Records from a data source:
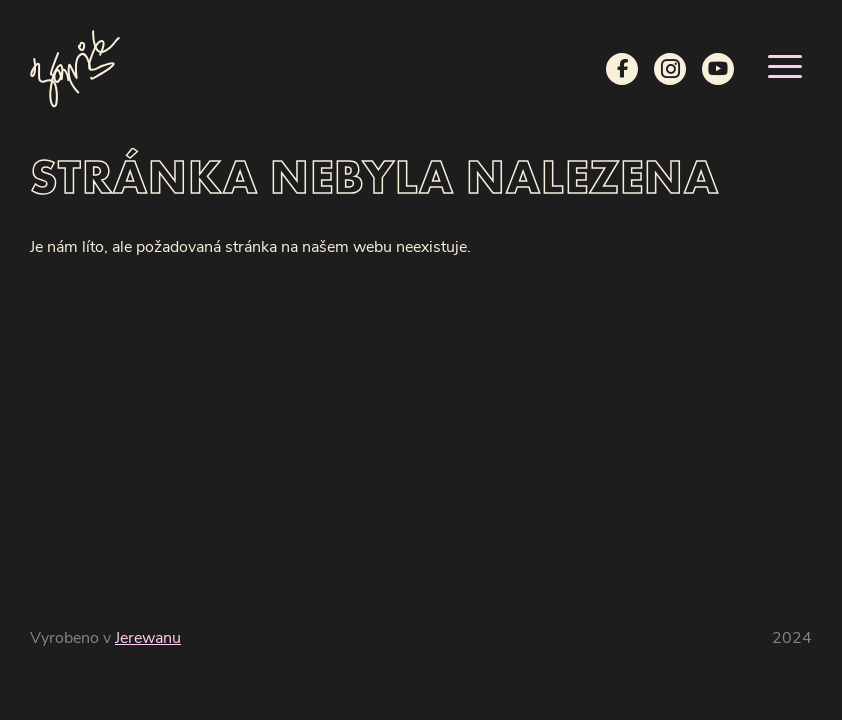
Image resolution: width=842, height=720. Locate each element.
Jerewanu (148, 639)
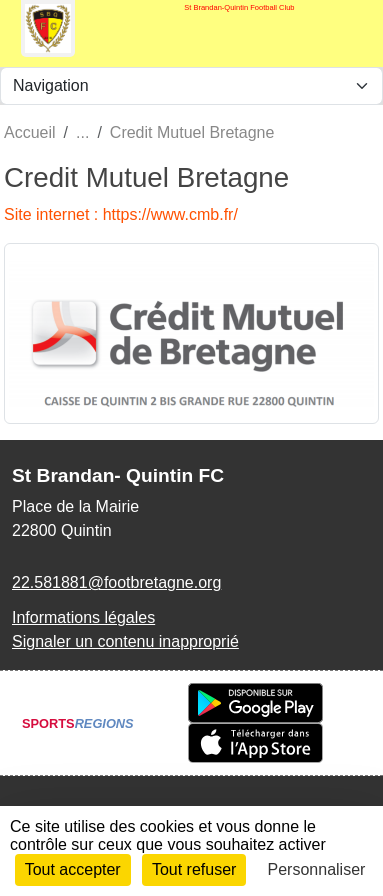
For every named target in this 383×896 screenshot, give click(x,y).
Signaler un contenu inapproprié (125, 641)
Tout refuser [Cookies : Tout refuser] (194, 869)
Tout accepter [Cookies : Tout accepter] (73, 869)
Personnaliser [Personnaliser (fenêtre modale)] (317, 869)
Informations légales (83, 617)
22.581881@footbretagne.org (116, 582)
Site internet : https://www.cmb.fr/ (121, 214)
...
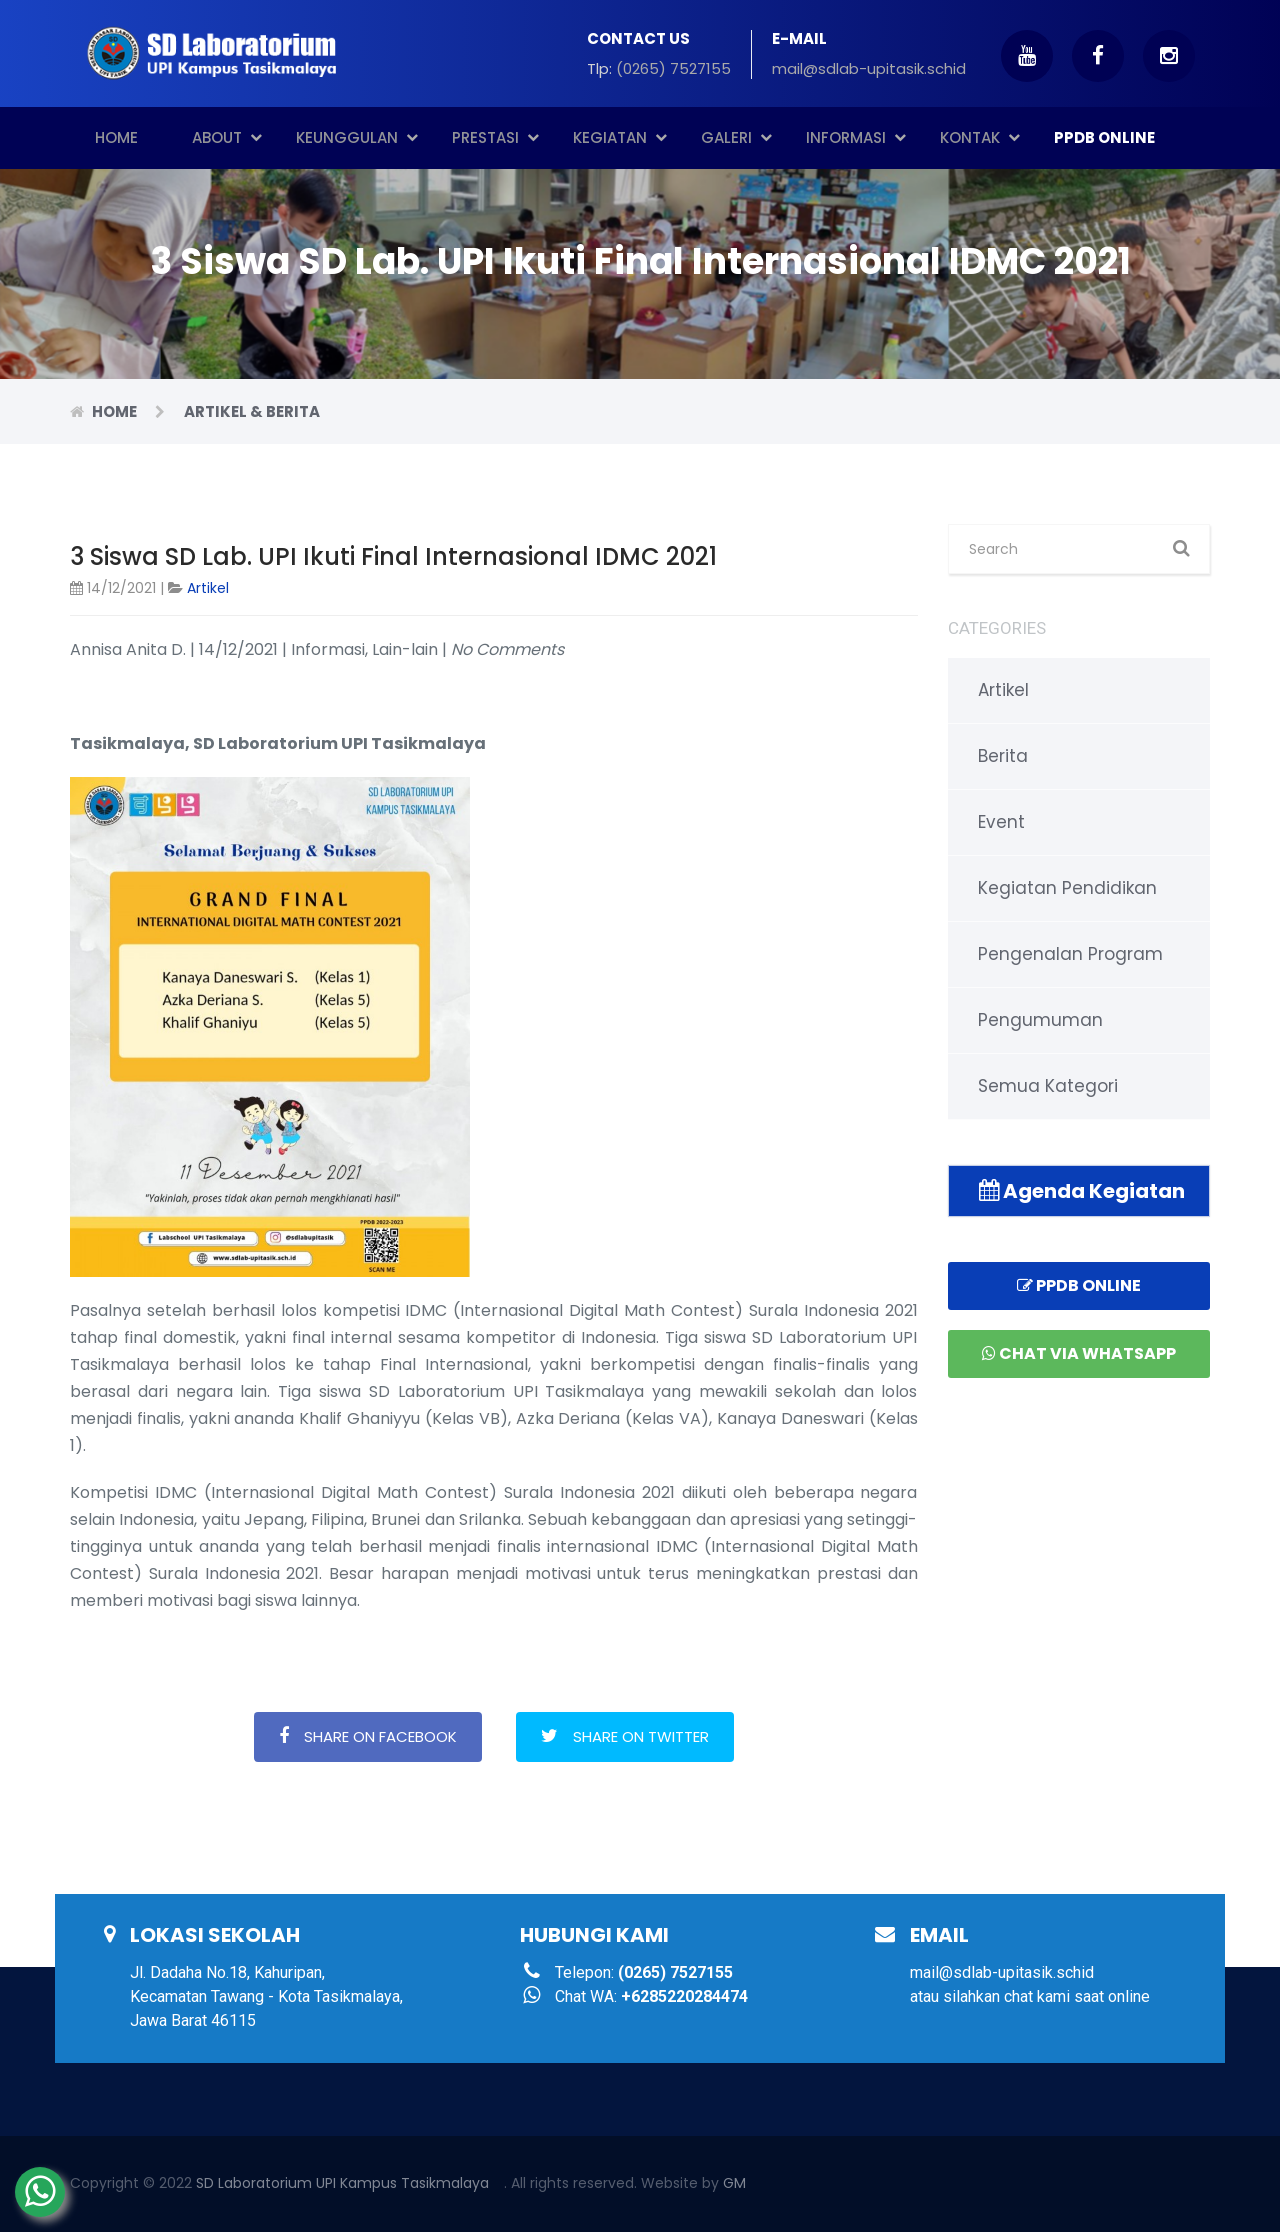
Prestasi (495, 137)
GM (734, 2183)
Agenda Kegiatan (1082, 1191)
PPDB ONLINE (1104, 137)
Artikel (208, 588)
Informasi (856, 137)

# Problem requirements
If a line in the records above contains the string "Cookies", copy that line out.

# Reply to the task
Tout refuser [Cookies : Tout refuser] (194, 869)
Tout accepter [Cookies : Tout accepter] (73, 869)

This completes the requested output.